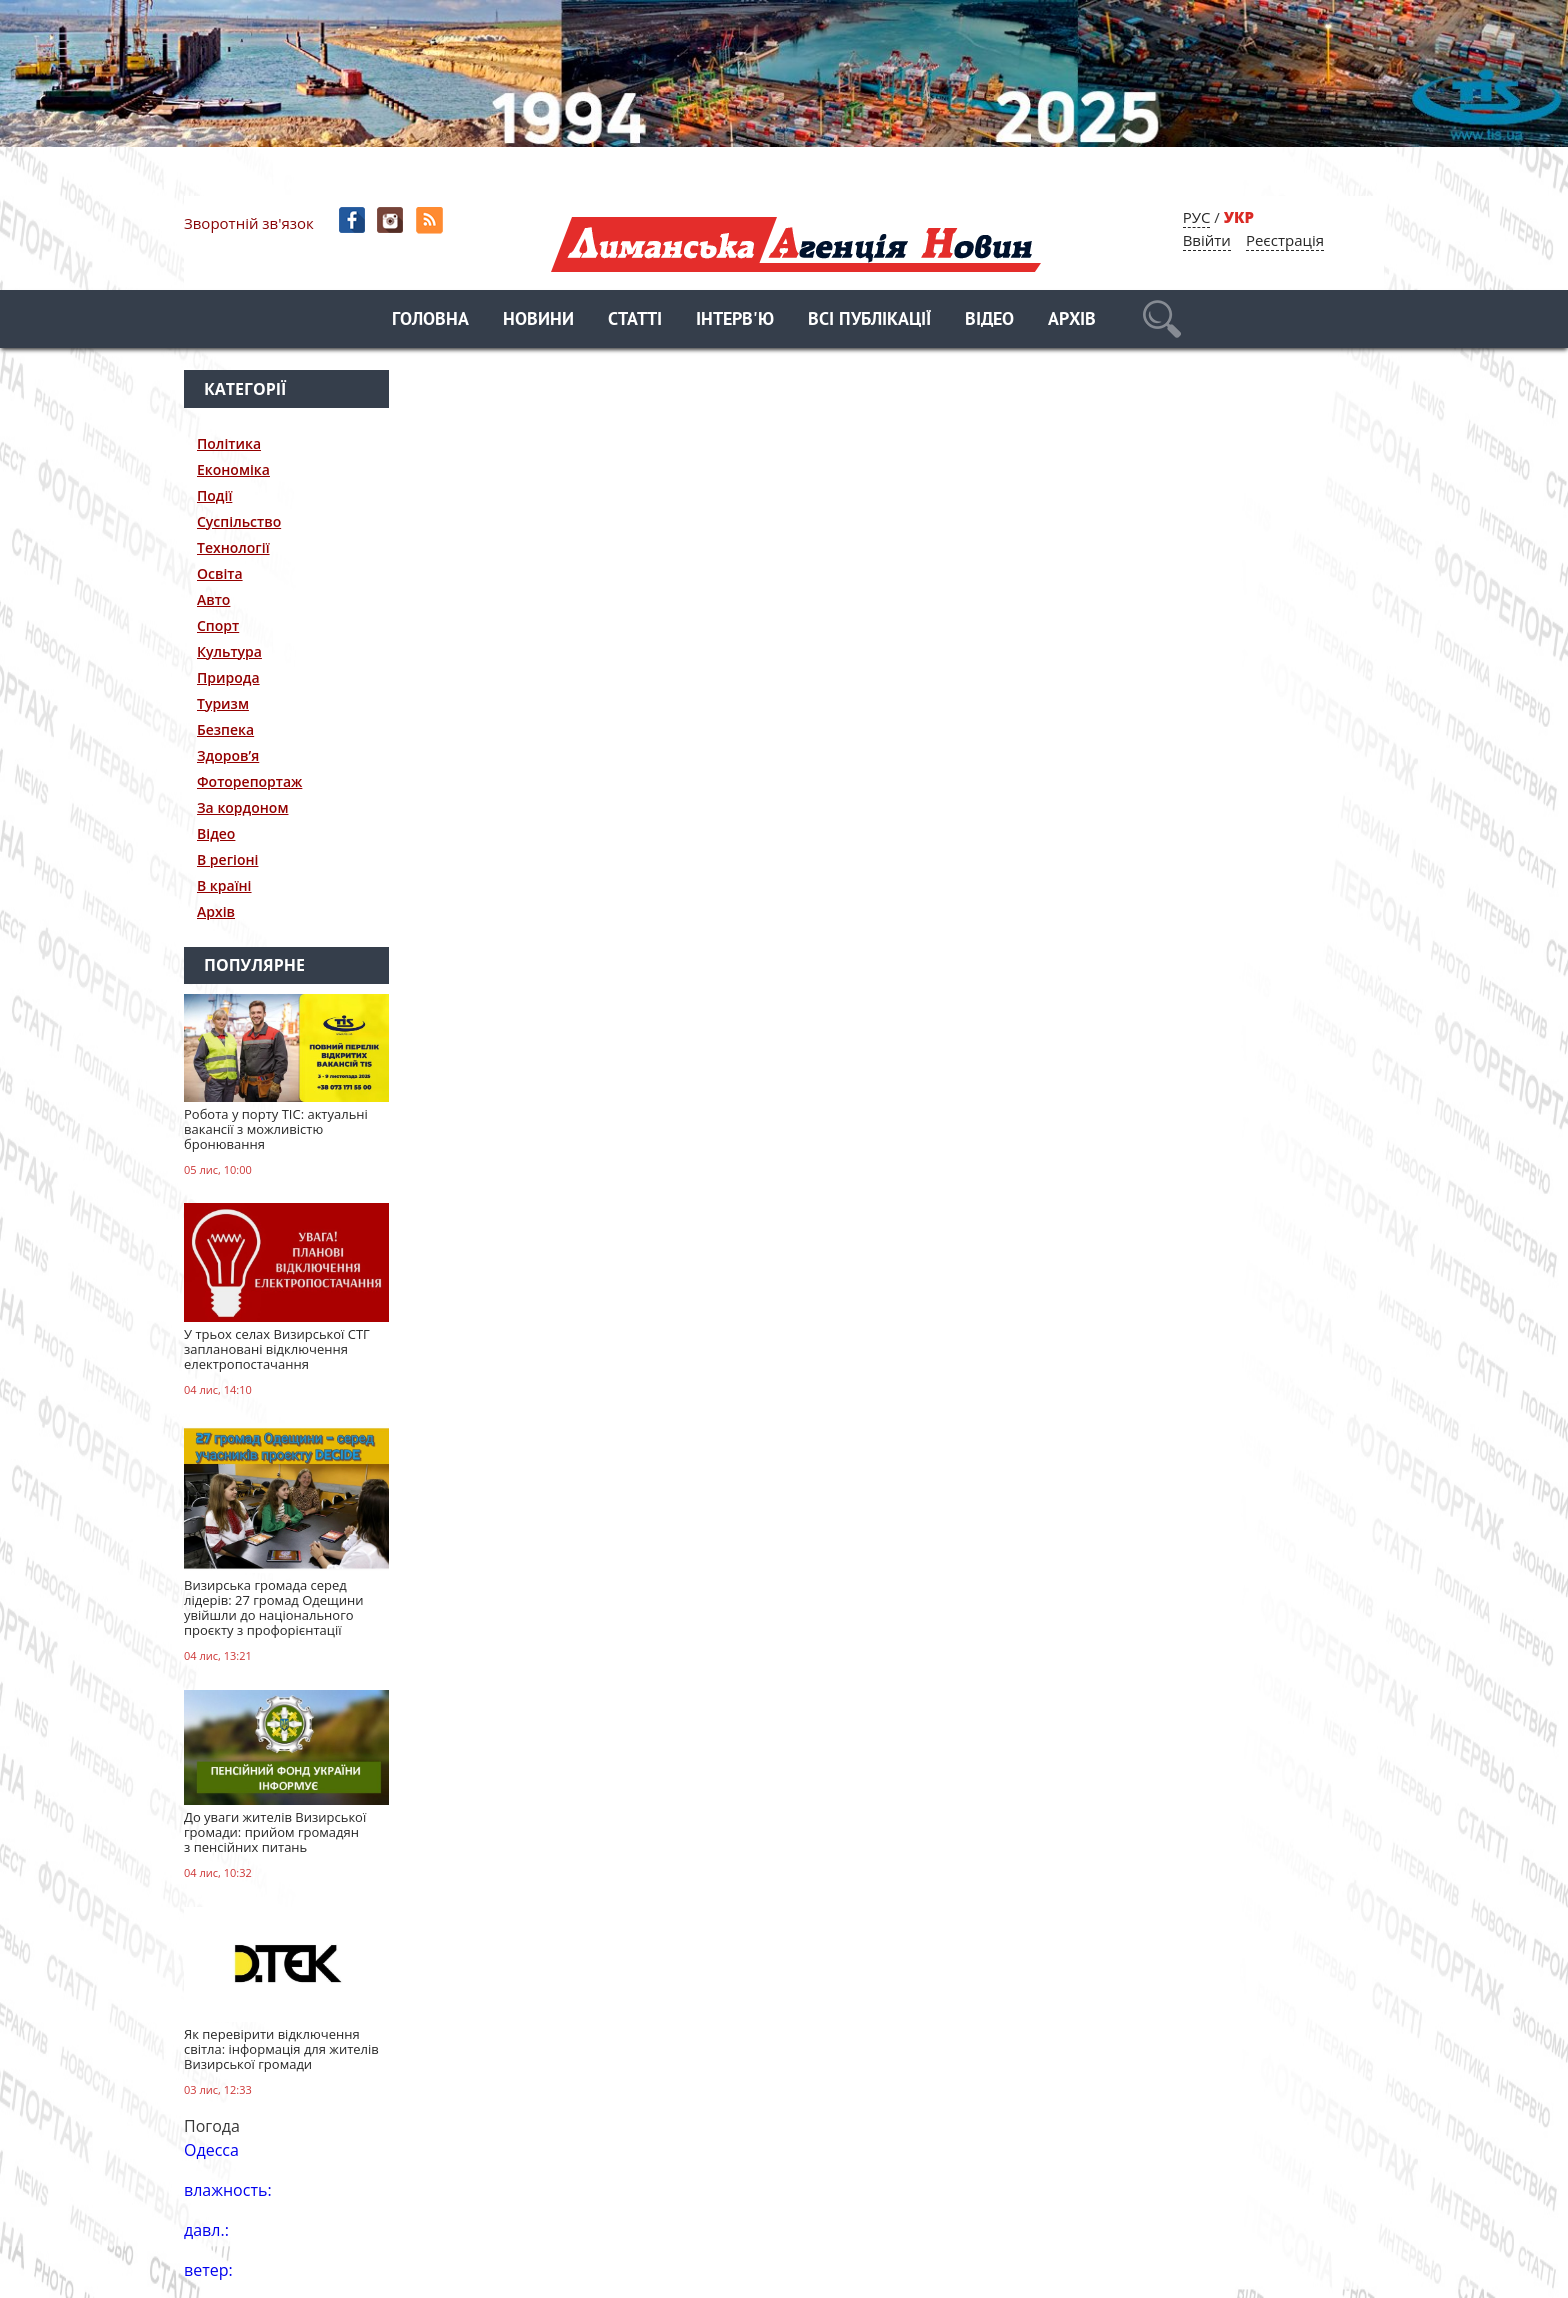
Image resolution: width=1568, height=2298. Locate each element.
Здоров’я (228, 755)
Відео (989, 320)
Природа (228, 677)
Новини (538, 320)
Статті (635, 320)
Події (214, 495)
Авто (213, 599)
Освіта (220, 573)
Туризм (223, 703)
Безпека (225, 729)
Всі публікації (869, 320)
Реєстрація (1285, 240)
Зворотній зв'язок (249, 223)
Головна (430, 320)
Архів (1072, 320)
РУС (1197, 217)
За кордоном (242, 807)
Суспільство (239, 521)
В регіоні (227, 859)
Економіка (233, 469)
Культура (229, 651)
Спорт (218, 625)
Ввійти (1207, 240)
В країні (224, 885)
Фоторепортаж (249, 781)
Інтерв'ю (735, 320)
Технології (233, 547)
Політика (229, 443)
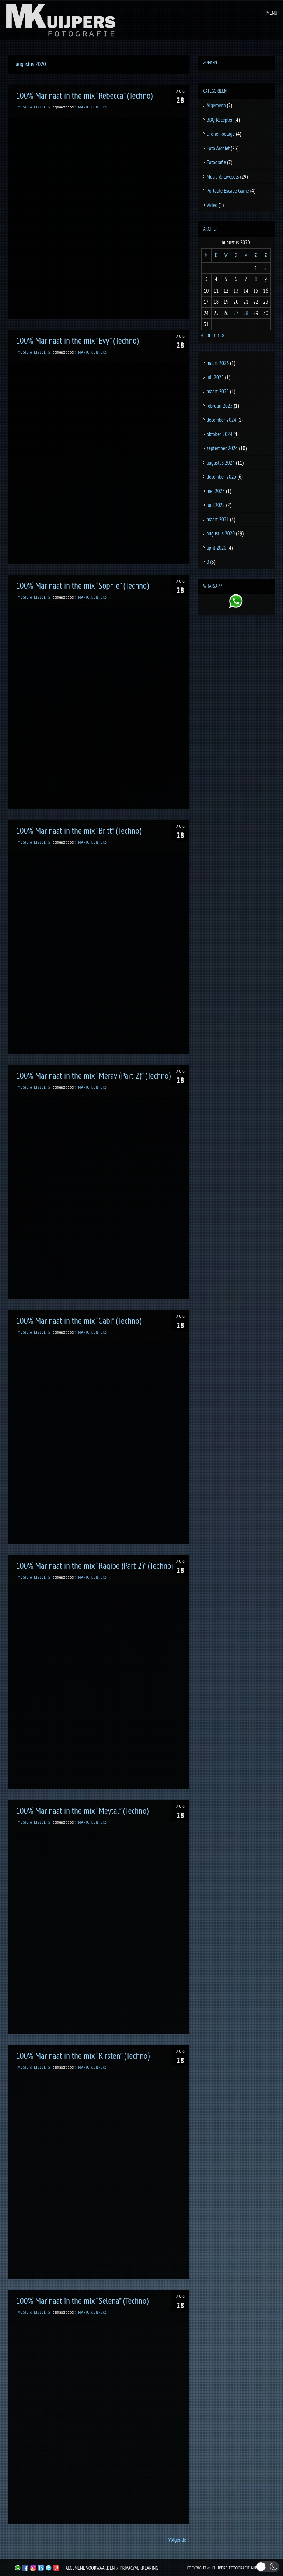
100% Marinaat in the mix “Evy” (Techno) (77, 340)
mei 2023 (216, 490)
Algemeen (216, 105)
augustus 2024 (221, 462)
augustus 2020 (221, 533)
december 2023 (222, 476)
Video (212, 204)
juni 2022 (216, 504)
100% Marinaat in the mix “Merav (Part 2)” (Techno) (93, 1075)
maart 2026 (218, 362)
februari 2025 (220, 405)
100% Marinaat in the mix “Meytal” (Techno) (82, 1810)
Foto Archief (218, 148)
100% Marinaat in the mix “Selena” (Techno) (82, 2300)
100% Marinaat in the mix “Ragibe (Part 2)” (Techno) (94, 1565)
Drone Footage (221, 133)
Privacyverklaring (139, 2568)
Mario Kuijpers (92, 107)
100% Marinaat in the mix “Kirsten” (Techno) (83, 2055)
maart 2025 (218, 391)
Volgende (178, 2539)
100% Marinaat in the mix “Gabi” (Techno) (78, 1320)
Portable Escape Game (228, 190)
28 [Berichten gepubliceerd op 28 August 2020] (245, 313)
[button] (267, 2566)
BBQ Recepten (220, 119)
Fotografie (216, 162)
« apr (206, 334)
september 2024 (222, 448)
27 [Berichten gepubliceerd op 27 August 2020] (236, 313)
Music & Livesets (34, 107)
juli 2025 (215, 377)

━━━━━━━━━━━━━━━━━━━━

- **YOUR ASSIGNMENT**
Could you return the listing above exactly, minus its pictures?

- **FINISHED TASK**
Image resolution: width=1568, height=2298. Locate each element.
Здоров’я (228, 755)
Відео (989, 320)
Природа (228, 677)
Новини (538, 320)
Статті (635, 320)
Події (214, 495)
Авто (213, 599)
Освіта (220, 573)
Туризм (223, 703)
Безпека (225, 729)
Всі публікації (869, 320)
Реєстрація (1285, 240)
Зворотній зв'язок (249, 223)
Головна (430, 320)
Архів (1072, 320)
РУС (1197, 217)
За кордоном (242, 807)
Суспільство (239, 521)
В регіоні (227, 859)
Економіка (233, 469)
Культура (229, 651)
Спорт (218, 625)
Ввійти (1207, 240)
В країні (224, 885)
Фоторепортаж (249, 781)
Інтерв'ю (735, 320)
Технології (233, 547)
Політика (229, 443)
100% Marinaat in the mix “Evy” (Techno) (77, 340)
mei 2023 (216, 490)
Algemeen (216, 105)
augustus 2024 (221, 462)
augustus 2020 (221, 533)
december 2023 (222, 476)
Video (212, 204)
juni 2022 (216, 504)
100% Marinaat in the mix “Merav (Part 2)” (Techno) (93, 1075)
maart 2026 (218, 362)
februari 2025 (220, 405)
100% Marinaat in the mix “Meytal” (Techno) (82, 1810)
Foto Archief (218, 148)
100% Marinaat in the mix “Selena” (Techno) (82, 2300)
100% Marinaat in the mix “Ragibe (Part 2)” (Techno) (94, 1565)
Drone Footage (221, 133)
Privacyverklaring (139, 2568)
Mario Kuijpers (92, 107)
100% Marinaat in the mix “Kirsten” (Techno) (83, 2055)
maart 2025 (218, 391)
Volgende (178, 2539)
100% Marinaat in the mix “Gabi” (Techno) (78, 1320)
Portable Escape Game (228, 190)
28 [Berichten gepubliceerd op 28 August 2020] (245, 313)
[button] (267, 2566)
BBQ Recepten (220, 119)
Fotografie (216, 162)
« apr (206, 334)
september 2024 (222, 448)
27 [Berichten gepubliceerd op 27 August 2020] (236, 313)
Music & Livesets (34, 107)
juli 2025 (215, 377)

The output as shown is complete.